Well when I received the two boxes I powered them on and ran through the initial setup, but soon found that Veeam was not an option in the “Share Type” drop down box. I scooted over to the “About” page and found that the software that they were running was the revision before the version that supported Veeam.

Disclaimer: You will need to contact Exagrid to get the updated software. While the process is very simple, Exagrid support will actually remote in and do the upgrade for you if you are uncomfortable with it. Therefore I take no responsibility if you nuke your box, or if you cause data loss for some weird reason. If you are in doubt call support… they are great!

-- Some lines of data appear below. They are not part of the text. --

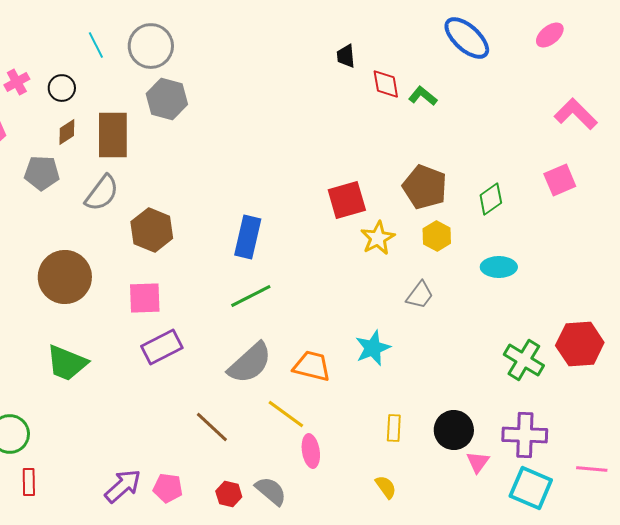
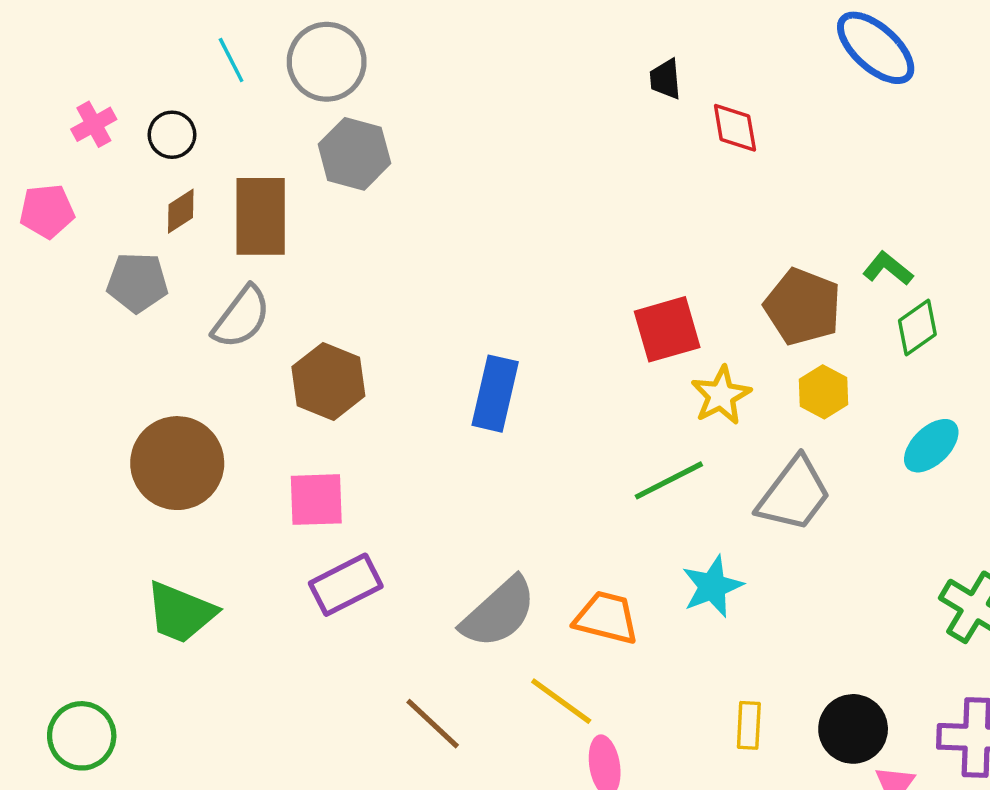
green L-shape: (423, 96) -> (888, 268), moved
cyan ellipse: (499, 267) -> (931, 446), turned -44
gray trapezoid: (420, 295) -> (794, 494), size x1.6
green line: (251, 296) -> (669, 480), moved

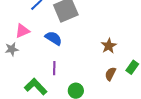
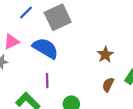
blue semicircle: (54, 38) -> (45, 48), size x1.4

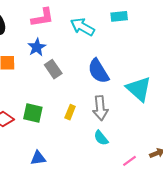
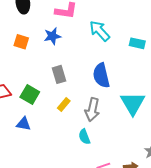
cyan rectangle: (119, 16) -> (137, 43), moved
gray rectangle: (53, 69) -> (59, 74), moved
blue triangle: (38, 158) -> (24, 124), moved

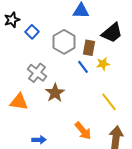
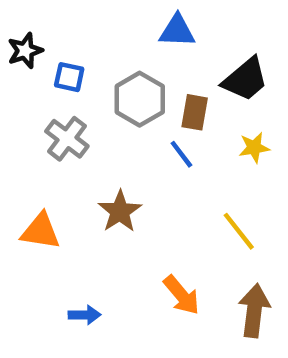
blue square: (32, 32) -> (69, 77), turned -32
yellow star: (103, 64) -> (254, 148), moved
gray cross: (37, 73) -> (67, 139), moved

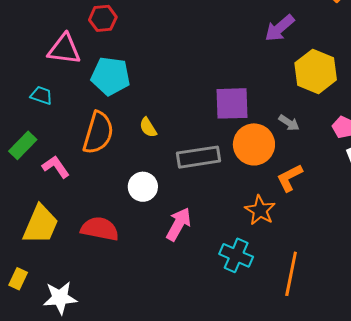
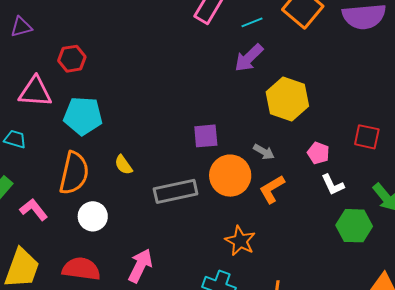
purple square: (232, 103) -> (206, 136), size x0.7
orange L-shape: (290, 178) -> (272, 189), moved
white circle: (143, 187) -> (93, 216), moved
pink arrow: (179, 224) -> (140, 266), moved

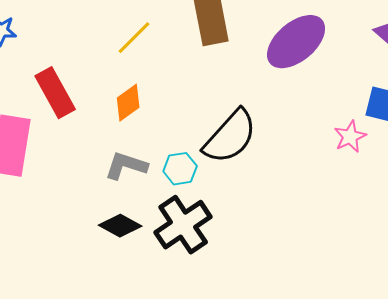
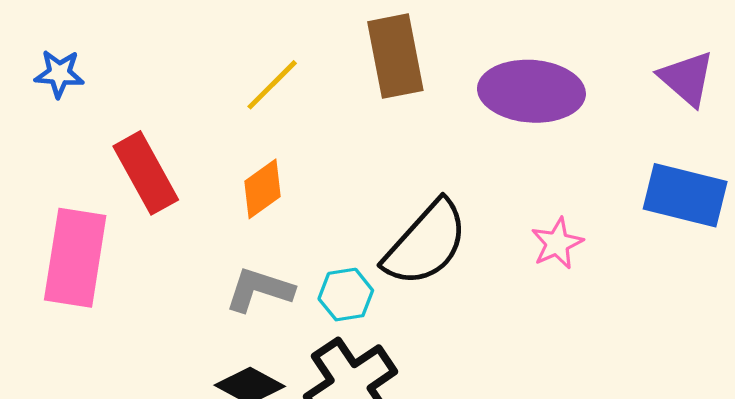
purple ellipse: (296, 42) -> (531, 91), turned 44
pink star: (350, 137) -> (557, 243), moved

Anyhow, after talking with support they sent me the download link for the 4.1 software. After a 540ish MB download I was ready to apply the patch.

How to upgrade the Exagrid software:

After logging into your Exagrid go to the Manage menu and select Software Upgrade.

The next screen will let you upload the software update file that you downloaded. You will need to get the download link from Exagrid support as they will have the latest version. Besides that it will also show you the version that is already installed on your system. In this screenshot I already have the latest version on the box. But if you have an older version you just click browse, select the file that support gave you, and then click upload.

After the upload has finished the new version will be listed in the Available Upgrade Packages section, then all you need to do is click Apply. The upgrade process can take as long as 45 minutes. After that amount of time you can relaunch a browser window and you should be able to reconnect to your system which is now on the latest version.

Exagrid with Veeam Backup Part 4

So far we have talked about what the Exagrid is, what it does, and how to setup Veeam Backups so they play nice together. But what does it really get you? … That’s what this post is going to cover. Also I will go through some of the things that makes Veeam run slower when using an Exagrid.

My Mileage

These articles have been written while trying out the Exagrid with Veeam for a customer. So all of the data below is real world, not lab data.

Veeam has been setup to have three jobs. One for Citrix servers, as we only backup once a week since they are pretty static. The second jobs is for their file and print server, which has 400+GB of files on it. And lastly a job for all the other misc VM’s on their cluster, this job has 7 Windows VM’s on it totaling 1.09TB of provisioned space. So overall I’m protecting 2TB-ish of provisioned space, actual data is around 1.3TB I would guess.

With Veeam on the recommended settings (compression off, and in Local Storage mode) a full  backup is around 360GB for my “Misc” VM job, 395GB for my Citrix server job, and 484GB for my file server job. Since the Exagrid only has a 1TB landing pad and since we only backup the Citrix servers once a week, we are able to run the file server and “Misc” servers jobs and get all of that data into the landing pad, even on a full backup night. Then we will run the Citrix server job during weird hours on a Sunday.

After about 8 days their Exagrid had about 15% of its main storage area free.

Now, after more than 2 weeks we still have about 6% free… so that’s 6 days of backups only taking up about 9% of 1300GB.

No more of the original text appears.